No, sorry, I didn't mean to imply that. I think the contents can (possibly,
depending on the overflow constraints) be broken up, but that the viewport
cannot be. So the analogy with external-graphic breaks down there. The
similarity is in the fact that they (in this case) have a fixed size and
must move in their entirety.

 As an attempt to clarify:
 I wasn't 100% certain, but IIC, not breaking the 
 block-container between the two blocks would come down to 
 having default constraints for the keep-* properties (initial 
 value other than auto)
 
 Very rough interpretation of how I read it, for the block-container :
 - keep-with-previous=always (only in case one of its 
 children returns a reference-level-out-of-line area ~ 
 side-float|absolute) or auto (in all other cases)
 - a default of keep-together=auto
 
  The user has dogmatically told us how big the viewport(s) should be.
 
 More precisely:
 The user has dogmatically told us the constraints to which 
 all viewport-areas generated by the block-container are subject.
 Would this mean that _each_ generated viewport-area has to be 
 _that_ big?

Yes (if I am right). They can choose not to constrain it at all, or they can
constrain it flexibly with a length-range. The fact that they have rigidly
specified the value indicates that they want it to be that size.

 (more or less the effect the page-height property has on the 
 page-viewport-areas generated during formatting) In that 
 case, is it even conceivable to have more than one 
 viewport-area for a block-container with constrained bpd?

Yes. This seems most useful to me in cases where the viewport would occupy
most or all of the main-reference-area, as in the case of the
report-turned-sideways example I gave earlier. Suppose you have some unknown
quantity of 132-column output you want to show in landscape mode. You can
create a fixed-size block-container, tell it to overflow into other ones,
add a break constraint at the end of each page, and you now get n pages of
output.

 Or would it mean that _all_ of them taken together should be 
 _that_ big?

The previously-cited 1.1 item seems to indicate that the constraint applies
to each of the viewport areas individually as opposed to all of them in
total. However, I could misunderstand.

 Having no constraints on the keeps, and only the bpd 
 specified, it seems perfectly legal to break and interpret 
 the bpd constraint as a total that may be divided over 
 multiple viewport areas, but it may seem a bit tricky.
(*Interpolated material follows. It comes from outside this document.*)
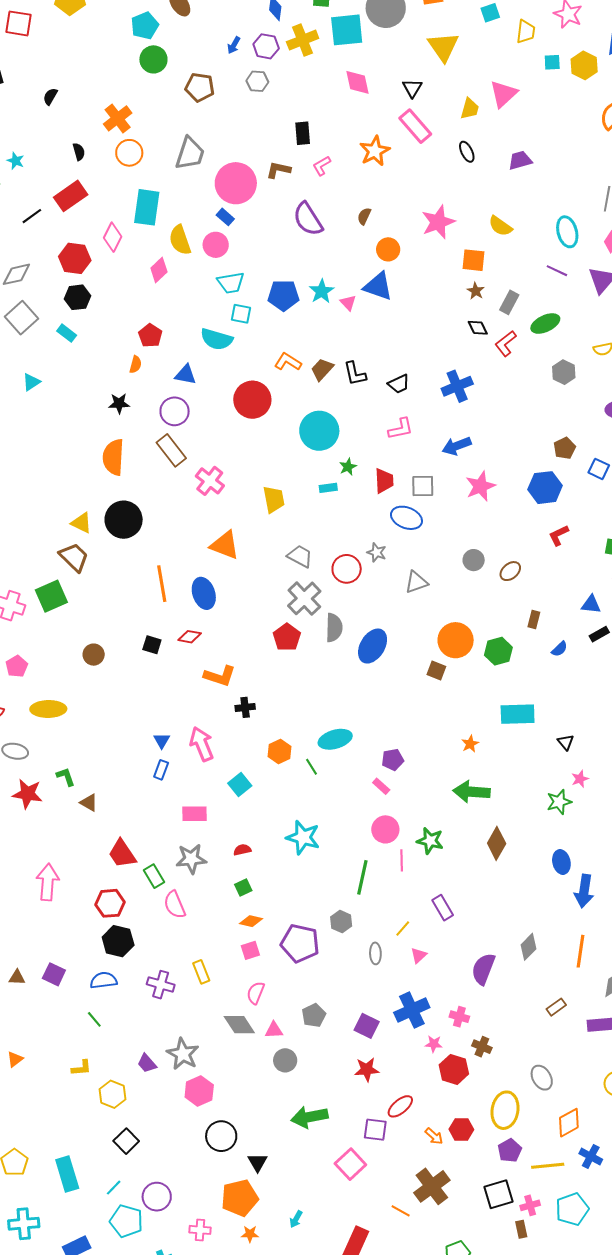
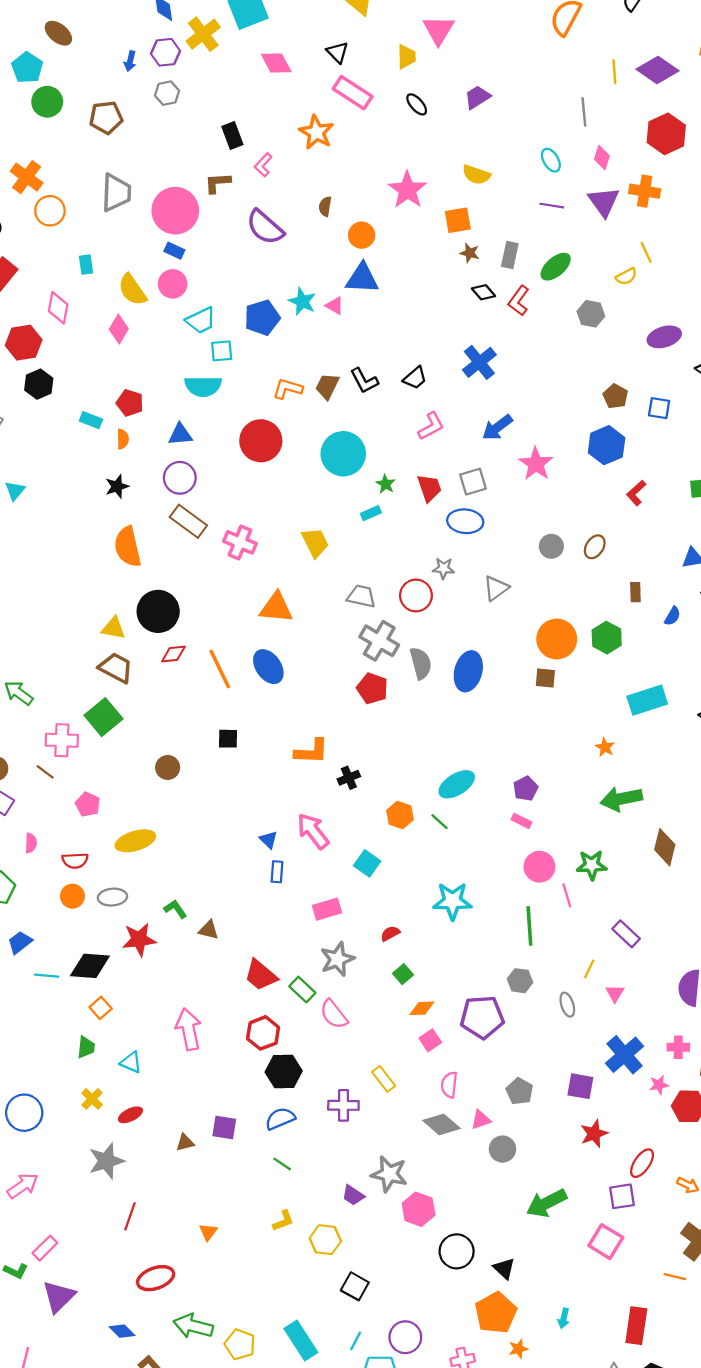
cyan rectangle: (147, 207) -> (86, 265), size x0.5
cyan ellipse: (567, 232) -> (551, 160), size x0.7
cyan rectangle: (67, 333) -> (91, 420), moved
red diamond: (190, 637) -> (173, 654), moved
You may be right, but I can't think of a case where that would be useful.

AFAICT, keeps and space constraints would be left intact for the contents of
the block-container. So, if a decision has been made that an additional
viewport is needed to fit the contents, the keeps, breaks, and spaces would
be used to decide which content went to an anterior vp and which to a
posterior vp, just like in any page-break decision.